The Dutch company formed a joint-venture with Huishan in 2015 as part of a deal for greater access to China’s vast baby formula market, which saw it buy $30m worth of shares in its Chinese partner. FrieslandCampina also paid $700m for half of Huishan Dairy’s Xiushui plant in the city of Shenyang, write Tom Hancock, Sherry Ju and Jennifer Hughes.

The company valued the stake at €53m as of December 31st, since when Huishan’s shares have fallen 86 per cent – all of that on Friday. At current prices, that implies the Dutch group has lost €45.6m.

“FrieslandCampina is closely monitoring the situation and will, if necessary, take appropriate action to ensure successful continuation of the joint venture’s activities in the Chinese market,” the company said in a statement to the Financial Times.

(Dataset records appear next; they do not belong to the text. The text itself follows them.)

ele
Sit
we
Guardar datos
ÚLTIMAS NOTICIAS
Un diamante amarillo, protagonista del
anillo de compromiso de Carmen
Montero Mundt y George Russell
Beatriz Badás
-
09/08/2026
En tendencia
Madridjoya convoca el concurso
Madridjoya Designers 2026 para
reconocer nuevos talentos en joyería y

Huishan suspended trading in Hong Kong on Friday after its shares suddenly slumped. The company confirmed on Tuesday that it had met with almost two dozen creditors after failing to make interest payments, adding it it had lost contact with the head of its treasury operations.

FrieslandCampina was the world’s sixth largest dairy company last year, according to Rabobank, with a milk-related turnover of $12.3bn. Other European dairies have also bought into their Chinese counterparts, with Danone owning a more than 10 per cent share in Mengniu, its joint venture partner in China.